Hey! Thanks for reading! Just a reminder that I wrote this some years ago, and may have much more complicated feelings about this topic than I did when I wrote it. Happy to elaborate, feel free to reach out to me! 😄
Still studying like a madman for Neuroscience, but took a few minutes to catch up on some news. First, a co-creator of Flash makes the best defense of Flash as a platform contra Steve Jobs I've seen, many echo my sentiments exactly. Some money quotes (emphasis mine):
I think Steve Jobs is willfully missing a key point with his arguments against Flash. The important reason to put Flash on the iPhone is that millions of developers have invested millions of hours building Flash content in Flash. The Flash content out there in the world is an asset of our society and the people who created it. People built it in Flash because there was no other decent technology from companies like Apple, Microsoft or Real Networks that enabled this kind of content to be created and delivered. To say that all this content should be discarded because Steve Jobs is afraid that people will build Flash content that runs on mobile devices running any operating system instead of building content that will only work on Apple mobile devices is doing a disservice to the efforts of all those individuals.
Personally, I think that Flash content will probably outlive iPhone and iPad apps because Flash is designed to deliver media content while the iPhone/iPad development tools are designed to build applications for a specific hardware platform that will be obsolete in 5 or 10 years.
On Apple's devices as a whole:
The iPhone/iPad model certainly has some of the appealing traits of the personal computer market but it also borrows heavily from the business models used by the cell phone, and cable industries. With my computer, I feel like I own it and can do what I want with it. With my iPhone and with an iPad, it’s more like you are leasing a device for a few years until the battery wears out and it’s time to buy the new one.

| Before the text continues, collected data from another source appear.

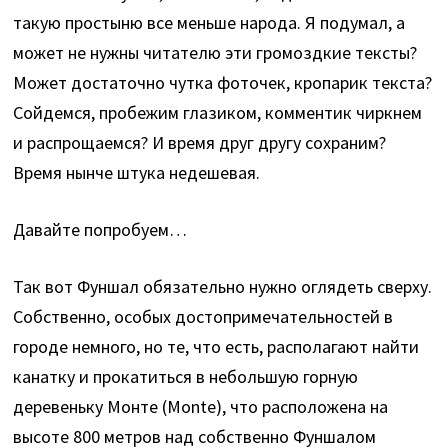
такую простыню все меньше народа. Я подумал, а
может не нужны читателю эти громоздкие тексты?
Может достаточно чутка фоточек, кропарик текста?
Сойдемся, пробежим глазиком, комментик чиркнем
и распрощаемся? И время друг другу сохраним?
Время нынче штука недешевая.
Давайте попробуем…
Так вот Фуншал обязательно нужно оглядеть сверху.
Собственно, особых достопримечательностей в
городе немного, но те, что есть, располагают найти
канатку и прокатиться в небольшую горную
деревеньку Монте (Monte), что расположена на
высоте 800 метров над собственно Фуншалом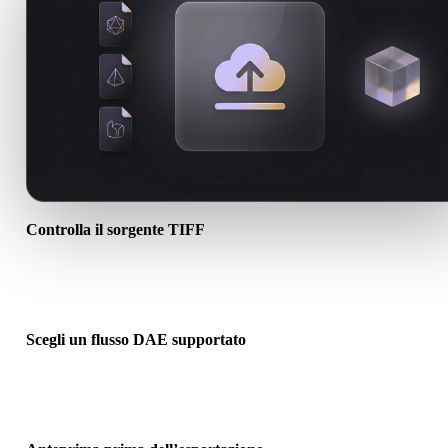
Controlla il sorgente TIFF
Verifica se l’asset TIFF è pronto per il flusso di destinazione e se
servono file associati.
Scegli un flusso DAE supportato
Usa i link dei convertitori correlati o continua in Hyper3D quando l
conversione richiede generazione AI o export.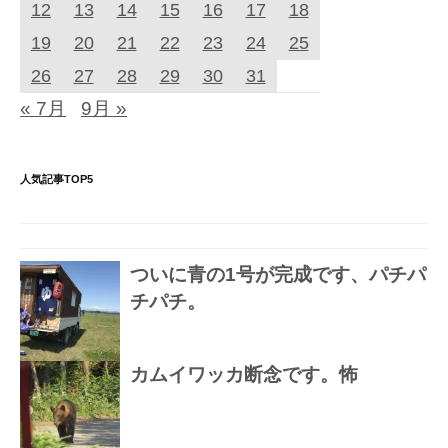
12
13
14
15
16
17
18
19
20
21
22
23
24
25
26
27
28
29
30
31
« 7月
9月 »
人気記事TOP5
ついに青の1号が完成です、パチパ
チパチ。
カムイワッカ断念です。怖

Apple aside: yes, I've read Designing with Web Standards, and absolutely believe in the future of a better Internet, one that is standards-based, with fewer applications relying on closed, commercial plugins.
But, if it's a challenge for me, a Computer Science concentrator at a top university, to use a programmatic technology that's only been available for a few years (HTML5) to make even a simple graphic react to the most basic inputs that will only work for some browsers... well, it's no surprise that a company filled in the void for rich content, and that designers flocked to it in droves.

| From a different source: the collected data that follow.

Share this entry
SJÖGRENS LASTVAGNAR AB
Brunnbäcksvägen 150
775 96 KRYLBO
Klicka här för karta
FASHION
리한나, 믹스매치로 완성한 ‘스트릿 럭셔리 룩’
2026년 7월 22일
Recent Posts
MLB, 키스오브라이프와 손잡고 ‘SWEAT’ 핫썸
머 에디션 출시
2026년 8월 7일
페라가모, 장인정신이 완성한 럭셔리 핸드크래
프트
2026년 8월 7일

Throw all this in with Apple, who have their own crummy record of openness, supporting developers, and economic interests and well... I'm not buying most of Jobs' arguments.
(Adobe isn't excused from this either, mind you: they are also driven primarily by profit motives, and Flash as a technology certainly has its flaws. Yes, they are guilty of not being perfect, but I think Apple is currently more guilty of willful, opaque obstruction, and do more harm to developers and ultimately end users).
The other major story was that Facebook and Zynga have entered a formal agreement. Facebook is a company I've been thinking a lot about these days. As a game developer, game player, and privacy/civil liberties enthusiast, Facebook and Zynga's recent turmoils have been a hot, hot topic for me.
(another great post is Diaspora's curse, on why the author believes (and I agree) that Diaspora is doomed to fail, unfortunately).